§ **Your instructions**
Leave out the images and output the records word for word.

§ **Extracted records**
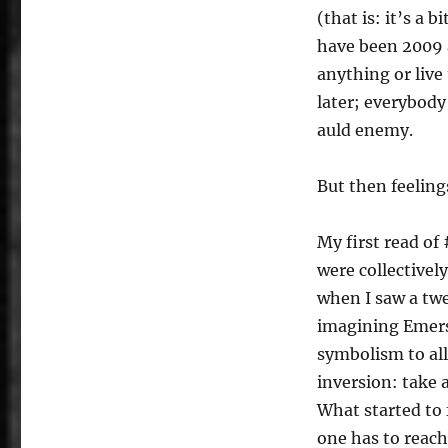
(that is: it’s a 
have been 2009 
anything or liv
later; everybody
auld enemy.
But then feeling
My first read of
were collectivel
when I saw a twe
imagining Emerso
symbolism to all
inversion: take
What started to 
one has to reach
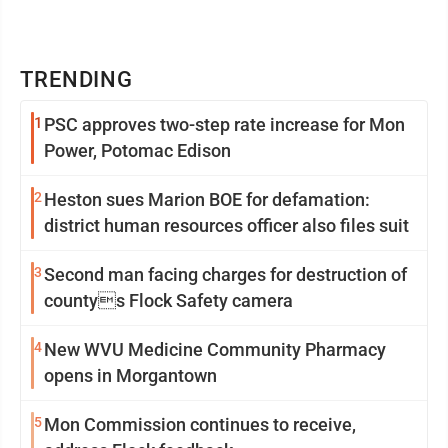
TRENDING
1
PSC approves two-step rate increase for Mon
Power, Potomac Edison
2
Heston sues Marion BOE for defamation:
district human resources officer also files suit
3
Second man facing charges for destruction of
countys Flock Safety camera
4
New WVU Medicine Community Pharmacy
opens in Morgantown
5
Mon Commission continues to receive,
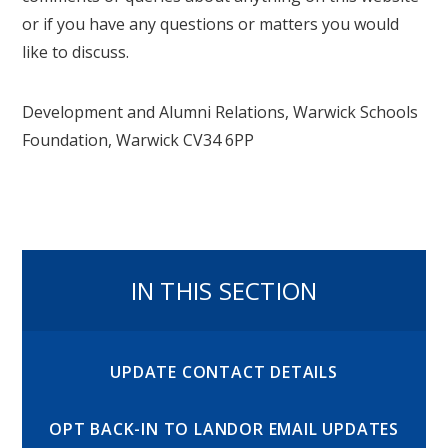
or if you have any questions or matters you would
like to discuss.
Development and Alumni Relations, Warwick Schools
Foundation, Warwick CV34 6PP
IN THIS SECTION
UPDATE CONTACT DETAILS
OPT BACK-IN TO LANDOR EMAIL UPDATES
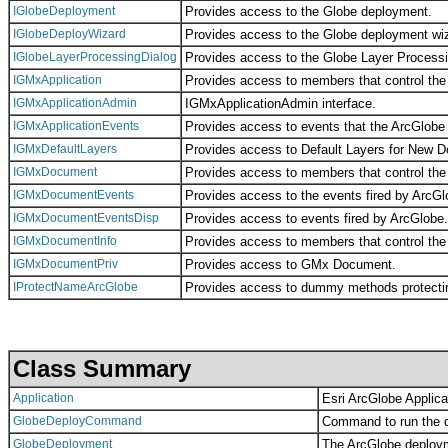
IGlobeDeployment
Provides access to the Globe deployment.
IGlobeDeployWizard
Provides access to the Globe deployment wi
IGlobeLayerProcessingDialog
Provides access to the Globe Layer Processi
IGMxApplication
Provides access to members that control the 
IGMxApplicationAdmin
IGMxApplicationAdmin interface.
IGMxApplicationEvents
Provides access to events that the ArcGlobe a
IGMxDefaultLayers
Provides access to Default Layers for New 
IGMxDocument
Provides access to members that control th
IGMxDocumentEvents
Provides access to the events fired by ArcGl
IGMxDocumentEventsDisp
Provides access to events fired by ArcGlobe.
IGMxDocumentInfo
Provides access to members that control the
IGMxDocumentPriv
Provides access to GMx Document.
IProtectNameArcGlobe
Provides access to dummy methods protecti
Class Summary
Application
Esri ArcGlobe Applica
GlobeDeployCommand
Command to run the 
GlobeDeployment
The ArcGlobe deploym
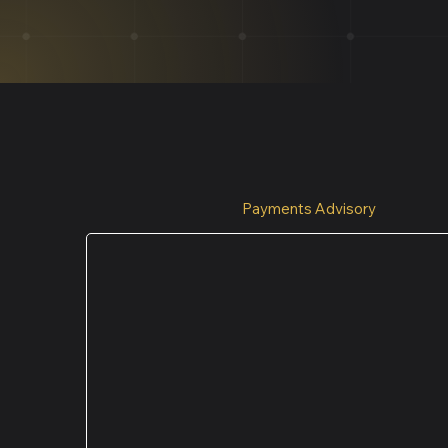
Payments Advisory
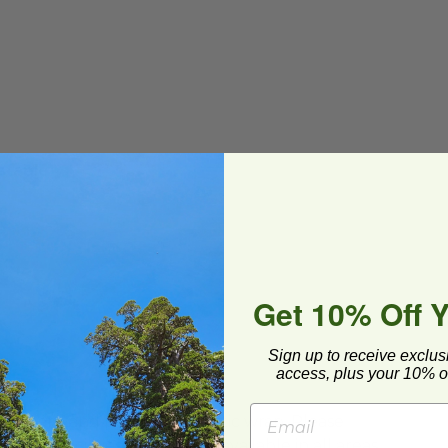
stable
Get 10% Off 
Sign up to receive exclus
access, plus your 10% of
ard and polyolefin plastic wrap. Please
cling facilities may not be available in all areas.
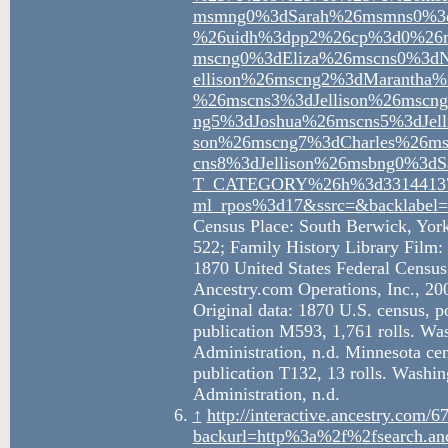
msmng0%3dSarah%26msmns0%3dJ
%26uidh%3dpp2%26cp%3d0%26ms
mscng0%3dEliza%26mscns0%3dN
ellison%26mscng2%3dMarantha
%26mscns3%3dJellison%26mscng
ng5%3dJoshua%26mscns5%3dJel
son%26mscng7%3dCharles%26ms
cns8%3dJellison%26msbng0%3d
T_CATEGORY%26h%3d33144137
ml_rpos%3d17&ssrc=&backlabel=
Census Place: South Berwick, Yor
522; Family History Library Film:
1870 United States Federal Census
Ancestry.com Operations, Inc., 20
Original data: 1870 U.S. census, 
publication M593, 1,761 rolls. Wa
Administration, n.d. Minnesota c
publication T132, 13 rolls. Washi
Administration, n.d.
↑
http://interactive.ancestry.com
backurl=http%3a%2f%2fsearch.an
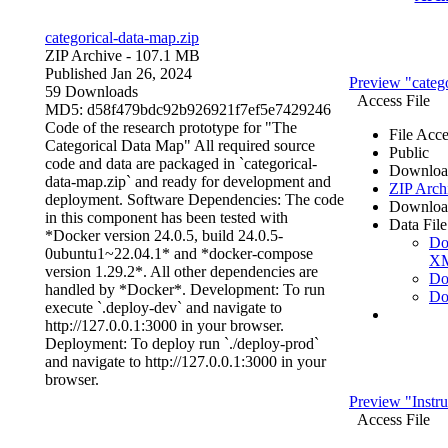
categorical-data-map.zip
ZIP Archive
- 107.1 MB
Published Jan 26, 2024
Preview "catego
59 Downloads
Access File
MD5: d58f479bdc92b926921f7ef5e7429246
Code of the research prototype for "The
File Acce
Categorical Data Map" All required source
Public
code and data are packaged in `categorical-
Downloa
data-map.zip` and ready for development and
ZIP Arch
deployment. Software Dependencies: The code
Downloa
in this component has been tested with
Data File
*Docker version 24.0.5, build 24.0.5-
Do
0ubuntu1~22.04.1* and *docker-compose
X
version 1.29.2*. All other dependencies are
Do
handled by *Docker*. Development: To run
Do
execute `.deploy-dev` and navigate to
http://127.0.0.1:3000 in your browser.
Deployment: To deploy run `./deploy-prod`
and navigate to http://127.0.0.1:3000 in your
browser.
Preview "Instr
Access File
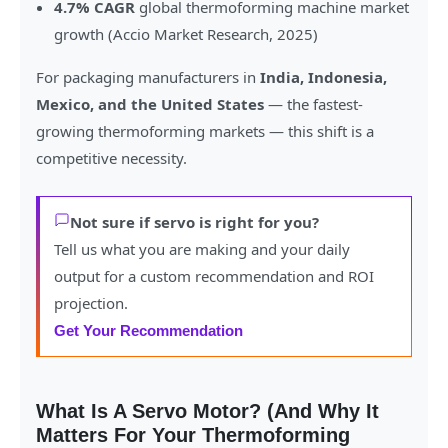
4.7% CAGR
global thermoforming machine market
growth (Accio Market Research, 2025)
For packaging manufacturers in
India, Indonesia,
Mexico, and the United States
— the fastest-
growing thermoforming markets — this shift is a
competitive necessity.
Not sure if servo is right for you?
Tell us what you are making and your daily
output for a custom recommendation and ROI
projection.
Get Your Recommendation
What Is A Servo Motor? (And Why It
Matters For Your Thermoforming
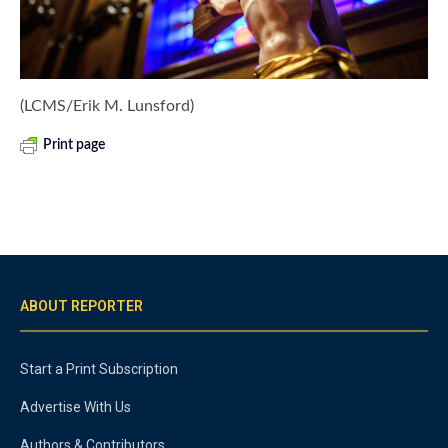
(LCMS/Erik M. Lunsford)
Print page
ABOUT REPORTER
Start a Print Subscription
Advertise With Us
Authors & Contributors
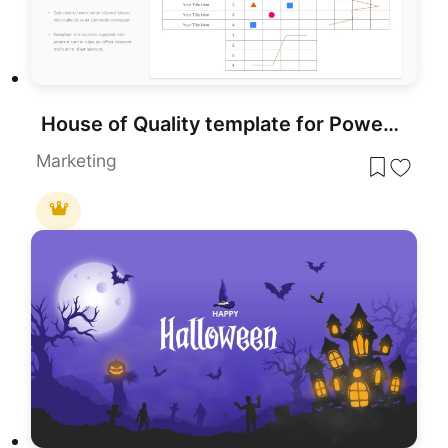
House of Quality template for PowerPoint & Google Slides
Marketing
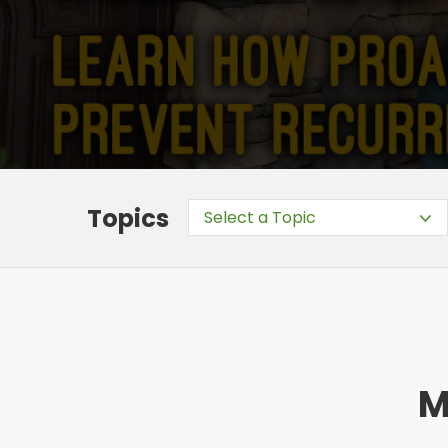
Topics
Select a Topic
M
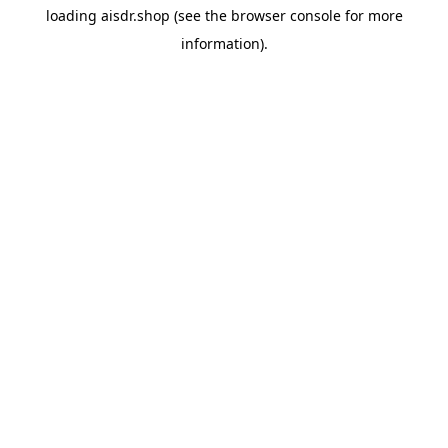
loading
aisdr.shop
(see the
browser console
for more
information).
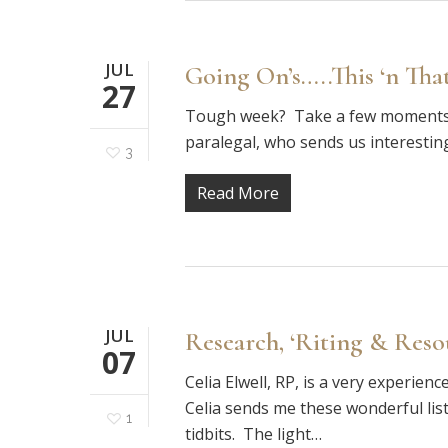
JUL
Going On’s…..This ‘n Tha
27
Tough week? Take a few moments to
paralegal, who sends us interestin
3
Read More
JUL
Research, ‘Riting & Resour
07
Celia Elwell, RP, is a very experie
Celia sends me these wonderful listi
1
tidbits. The light…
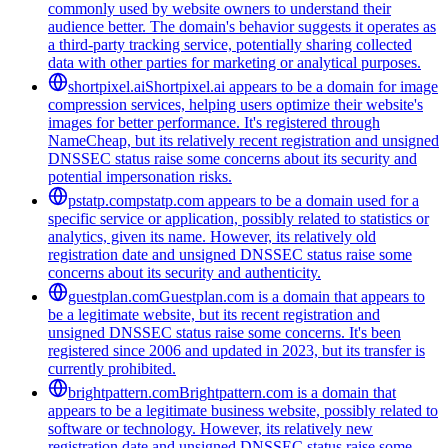
commonly used by website owners to understand their
audience better. The domain's behavior suggests it operates as
a third-party tracking service, potentially sharing collected
data with other parties for marketing or analytical purposes.
shortpixel.ai
Shortpixel.ai appears to be a domain for image
compression services, helping users optimize their website's
images for better performance. It's registered through
NameCheap, but its relatively recent registration and unsigned
DNSSEC status raise some concerns about its security and
potential impersonation risks.
pstatp.com
pstatp.com appears to be a domain used for a
specific service or application, possibly related to statistics or
analytics, given its name. However, its relatively old
registration date and unsigned DNSSEC status raise some
concerns about its security and authenticity.
guestplan.com
Guestplan.com is a domain that appears to
be a legitimate website, but its recent registration and
unsigned DNSSEC status raise some concerns. It's been
registered since 2006 and updated in 2023, but its transfer is
currently prohibited.
brightpattern.com
Brightpattern.com is a domain that
appears to be a legitimate business website, possibly related to
software or technology. However, its relatively new
registration date and unsigned DNSSEC status raise some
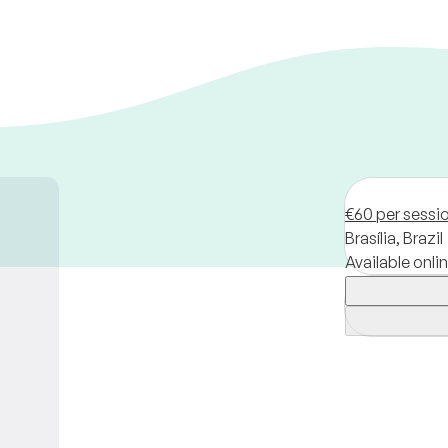
€60 per sessi
Brasília,
Brazil
Available onli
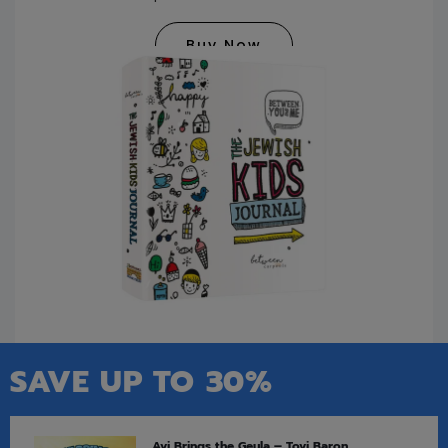
Buy Now
SAVE UP TO 30%
Avi Brings the Geula – Tovi Baron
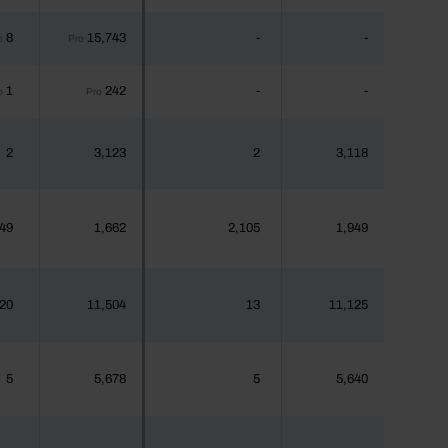
8
15,743
-
-
o
Pro
1
242
-
-
o
Pro
2
3,123
2
3,118
49
1,662
2,105
1,949
20
11,504
13
11,125
5
5,678
5
5,640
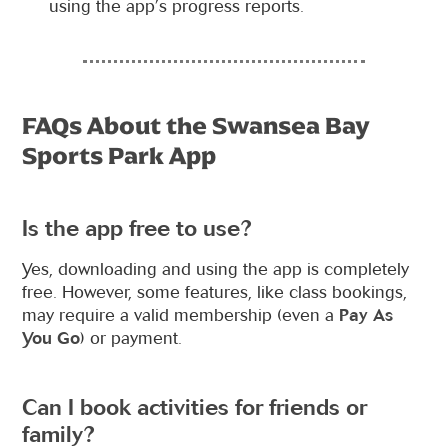
using the app’s progress reports.
FAQs About the Swansea Bay
Sports Park App
Is the app free to use?
Yes, downloading and using the app is completely
free. However, some features, like class bookings,
may require a valid membership (even a
Pay As
You Go
) or payment.
Can I book activities for friends or
family?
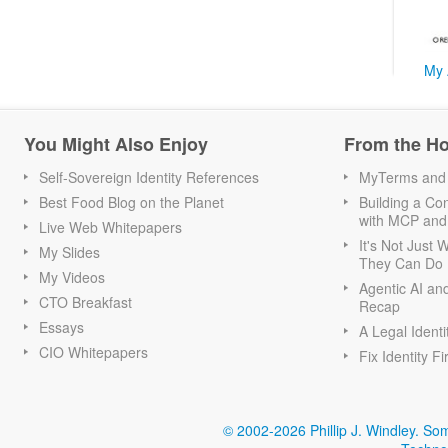
My 
You Might Also Enjoy
From the H
Self-Sovereign Identity References
MyTerms and S
Best Food Blog on the Planet
Building a Con
with MCP and
Live Web Whitepapers
It's Not Just
My Slides
They Can Do I
My Videos
Agentic AI an
CTO Breakfast
Recap
Essays
A Legal Identi
CIO Whitepapers
Fix Identity Fi
© 2002-2026 Phillip J. Windley.
Som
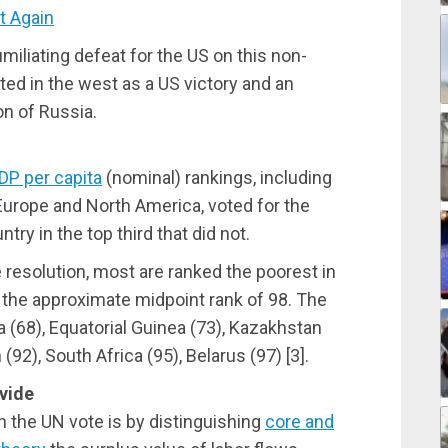
 Again
iliating defeat for the US on this non-
rted in the west as a US victory and an
n of Russia.
DP per capita
(nominal) rankings, including
Europe and North America, voted for the
try in the top third that did not.
e resolution, most are ranked the poorest in
the approximate midpoint rank of 98. The
 (68), Equatorial Guinea (73), Kazakhstan
(92), South Africa (95), Belarus (97) [
3].
vide
n the UN vote is by distinguishing
core and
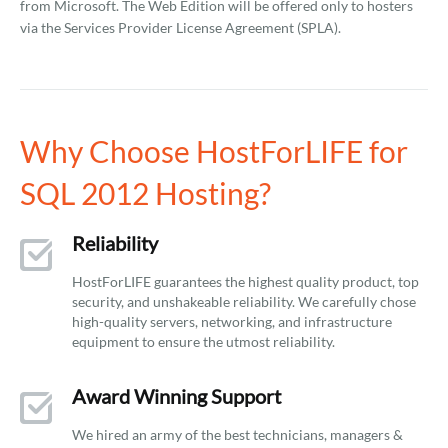
from Microsoft. The Web Edition will be offered only to hosters
via the Services Provider License Agreement (SPLA).
Why Choose HostForLIFE for
SQL 2012 Hosting?
Reliability
HostForLIFE guarantees the highest quality product, top
security, and unshakeable reliability. We carefully chose
high-quality servers, networking, and infrastructure
equipment to ensure the utmost reliability.
Award Winning Support
We hired an army of the best technicians, managers &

§ **Output of the task**
(that is: it’s a 
have been 2009 
anything or liv
later; everybody
auld enemy.
But then feeling
My first read of
were collectivel
when I saw a twe
imagining Emerso
symbolism to all
inversion: take
What started to 
one has to reach
TRENDING
1
PSC approves two-step rate increase for Mon
Power, Potomac Edison
2
Heston sues Marion BOE for defamation:
district human resources officer also files suit
3
Second man facing charges for destruction of
countys Flock Safety camera
4
New WVU Medicine Community Pharmacy
opens in Morgantown
5
Mon Commission continues to receive,
or if you have any questions or matters you would
like to discuss.
Development and Alumni Relations, Warwick Schools
Foundation, Warwick CV34 6PP
IN THIS SECTION
UPDATE CONTACT DETAILS
OPT BACK-IN TO LANDOR EMAIL UPDATES
IGlobeDeployment
Provides access to the Globe deployment.
IGlobeDeployWizard
Provides access to the Globe deployment wi
IGlobeLayerProcessingDialog
Provides access to the Globe Layer Processi
IGMxApplication
Provides access to members that control the 
IGMxApplicationAdmin
IGMxApplicationAdmin interface.
IGMxApplicationEvents
Provides access to events that the ArcGlobe a
IGMxDefaultLayers
Provides access to Default Layers for New 
IGMxDocument
Provides access to members that control th
IGMxDocumentEvents
Provides access to the events fired by ArcGl
IGMxDocumentEventsDisp
Provides access to events fired by ArcGlobe.
IGMxDocumentInfo
Provides access to members that control the
IGMxDocumentPriv
Provides access to GMx Document.
IProtectNameArcGlobe
Provides access to dummy methods protecti
Class Summary
Application
Esri ArcGlobe Applica
GlobeDeployCommand
Command to run the 
GlobeDeployment
The ArcGlobe deploym
Payments Advisory
stable
Get 10% Off 
Sign up to receive exclus
access, plus your 10% of
ard and polyolefin plastic wrap. Please
cling facilities may not be available in all areas.
msmng0%3dSarah%26msmns0%3dJ
%26uidh%3dpp2%26cp%3d0%26ms
mscng0%3dEliza%26mscns0%3dN
ellison%26mscng2%3dMarantha
%26mscns3%3dJellison%26mscng
ng5%3dJoshua%26mscns5%3dJel
son%26mscng7%3dCharles%26ms
cns8%3dJellison%26msbng0%3d
T_CATEGORY%26h%3d33144137
ml_rpos%3d17&ssrc=&backlabel=
Census Place: South Berwick, Yor
522; Family History Library Film:
1870 United States Federal Census
Ancestry.com Operations, Inc., 20
Original data: 1870 U.S. census, 
publication M593, 1,761 rolls. Wa
Administration, n.d. Minnesota c
publication T132, 13 rolls. Washi
Administration, n.d.
↑
http://interactive.ancestry.com
backurl=http%3a%2f%2fsearch.an
categorical-data-map.zip
ZIP Archive
- 107.1 MB
Published Jan 26, 2024
Preview "catego
59 Downloads
Access File
MD5: d58f479bdc92b926921f7ef5e7429246
Code of the research prototype for "The
File Acce
Categorical Data Map" All required source
Public
code and data are packaged in `categorical-
Downloa
data-map.zip` and ready for development and
ZIP Arch
deployment. Software Dependencies: The code
Downloa
in this component has been tested with
Data File
*Docker version 24.0.5, build 24.0.5-
Do
0ubuntu1~22.04.1* and *docker-compose
X
version 1.29.2*. All other dependencies are
Do
handled by *Docker*. Development: To run
Do
execute `.deploy-dev` and navigate to
http://127.0.0.1:3000 in your browser.
Deployment: To deploy run `./deploy-prod`
and navigate to http://127.0.0.1:3000 in your
browser.
Preview "Instr
Access File
4.7% CAGR
global thermoforming machine market
growth (Accio Market Research, 2025)
For packaging manufacturers in
India, Indonesia,
Mexico, and the United States
— the fastest-
growing thermoforming markets — this shift is a
competitive necessity.
Not sure if servo is right for you?
Tell us what you are making and your daily
output for a custom recommendation and ROI
projection.
Get Your Recommendation
What Is A Servo Motor? (And Why It
Matters For Your Thermoforming
(LCMS/Erik M. Lunsford)
Print page
ABOUT REPORTER
Start a Print Subscription
Advertise With Us
Authors & Contributors
House of Quality template for PowerPoint & Google Slides
Marketing
Topics
Select a Topic
M
loading
aisdr.shop
(see the
browser console
for more
information).
JUL
Going On’s…..This ‘n Tha
27
Tough week? Take a few moments to
paralegal, who sends us interestin
3
Read More
JUL
Research, ‘Riting & Resour
07
Celia Elwell, RP, is a very experie
Celia sends me these wonderful listi
1
tidbits. The light…
commonly used by website owners to understand their
audience better. The domain's behavior suggests it operates as
a third-party tracking service, potentially sharing collected
data with other parties for marketing or analytical purposes.
shortpixel.ai
Shortpixel.ai appears to be a domain for image
compression services, helping users optimize their website's
images for better performance. It's registered through
NameCheap, but its relatively recent registration and unsigned
DNSSEC status raise some concerns about its security and
potential impersonation risks.
pstatp.com
pstatp.com appears to be a domain used for a
specific service or application, possibly related to statistics or
analytics, given its name. However, its relatively old
registration date and unsigned DNSSEC status raise some
concerns about its security and authenticity.
guestplan.com
Guestplan.com is a domain that appears to
be a legitimate website, but its recent registration and
unsigned DNSSEC status raise some concerns. It's been
registered since 2006 and updated in 2023, but its transfer is
currently prohibited.
brightpattern.com
Brightpattern.com is a domain that
appears to be a legitimate business website, possibly related to
software or technology. However, its relatively new
registration date and unsigned DNSSEC status raise some
€60 per sessi
Brasília,
Brazil
Available onli
Buy Now
SAVE UP TO 30%
Avi Brings the Geula – Tovi Baron
8
15,743
-
-
o
Pro
1
242
-
-
o
Pro
2
3,123
2
3,118
49
1,662
2,105
1,949
20
11,504
13
11,125
5
5,678
5
5,640
using the app’s progress reports.
FAQs About the Swansea Bay
Sports Park App
Is the app free to use?
Yes, downloading and using the app is completely
free. However, some features, like class bookings,
may require a valid membership (even a
Pay As
You Go
) or payment.
Can I book activities for friends or
family?
My 
You Might Also Enjoy
From the H
Self-Sovereign Identity References
MyTerms and S
Best Food Blog on the Planet
Building a Con
with MCP and
Live Web Whitepapers
It's Not Just
My Slides
They Can Do I
My Videos
Agentic AI an
CTO Breakfast
Recap
Essays
A Legal Identi
CIO Whitepapers
Fix Identity Fi
© 2002-2026 Phillip J. Windley.
Som
 Again
iliating defeat for the US on this non-
rted in the west as a US victory and an
n of Russia.
DP per capita
(nominal) rankings, including
Europe and North America, voted for the
try in the top third that did not.
e resolution, most are ranked the poorest in
the approximate midpoint rank of 98. The
 (68), Equatorial Guinea (73), Kazakhstan
(92), South Africa (95), Belarus (97) [
3].
vide
n the UN vote is by distinguishing
core and
from Microsoft. The Web Edition will be offered only to hosters
via the Services Provider License Agreement (SPLA).
Why Choose HostForLIFE for
SQL 2012 Hosting?
Reliability
HostForLIFE guarantees the highest quality product, top
security, and unshakeable reliability. We carefully chose
high-quality servers, networking, and infrastructure
equipment to ensure the utmost reliability.
Award Winning Support
We hired an army of the best technicians, managers &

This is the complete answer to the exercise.